3. Marketing
The third major hurdle was breaking into the honey space with a product no one had ever seen before and didn’t quite understand. “Yes, honeycomb existed prior to Pass the Honey,” Raggio said. “But it was never in this format, it was never merchandised in this manner, and it was never communicated to customers.” To overcome this, Raggio hired an agency to get his website set up for launch, “but it was a total dud,” he said. It took three months of barely any sales to realize that the “buy now” button on the site was broken. “For three months people hit ‘buy now’ and were taken to a 404 page,” Raggio said. “It was the biggest deflation for the company.” But this challenge led to one of Raggio’s biggest breakthroughs: “Retail is where we win,” said Raggio. “When customers see it, they buy it… I never intended this to be an e-commerce business.”
4. Enduring
Raggio's fourth hurdle is one no one saw coming: The COVID-19 pandemic. “In the food space, the discovery of new items happens in grocery stores,” Raggio said.

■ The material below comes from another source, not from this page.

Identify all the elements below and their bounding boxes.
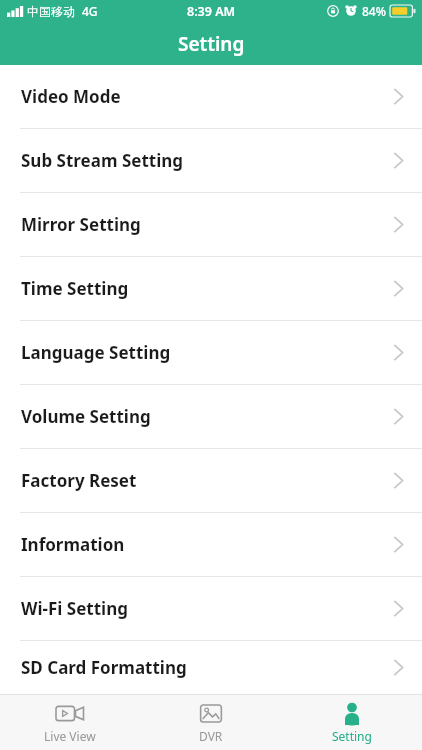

In April 2020, Pass the Honey was in the midst of opening retail accounts when the pandemic hit. “Suddenly all new items were on pause,” Raggio said. “Grocery stores were just trying to make sure they had toilet paper on the shelves.” For about two years, Pass the Honey wasn’t able to break into the retail space—and sales were stagnant. Pass the Honey has since landed several retail partnerships that have skyrocketed sales—and Raggio says there are a few more exclusive partnerships on the horizon.
Good for the earth, good for business
When he looks back on how far the business has come since 2018, it seems a bit unbelievable. After all, Raggio never set out to become a business owner—nonetheless a defender of the bees. “But it fits,” he said. “I get to wake up every morning and solve big problems and work with really smart people… I get pretty jazzed about it.”
And now, beyond running a successful honeycomb business, he’s on a mission to produce regenerative, clean honey in the United States. And this mission extends far beyond sourcing honeycomb for his own business.
“We want to use bees to create healthy ecosystems, regenerate landscapes, heal the earth, and sequester carbon,” he said. “But also, we want to bring pricing back to where beekeepers can make a living on beekeeping, and make sure the bees are as healthy as possible.”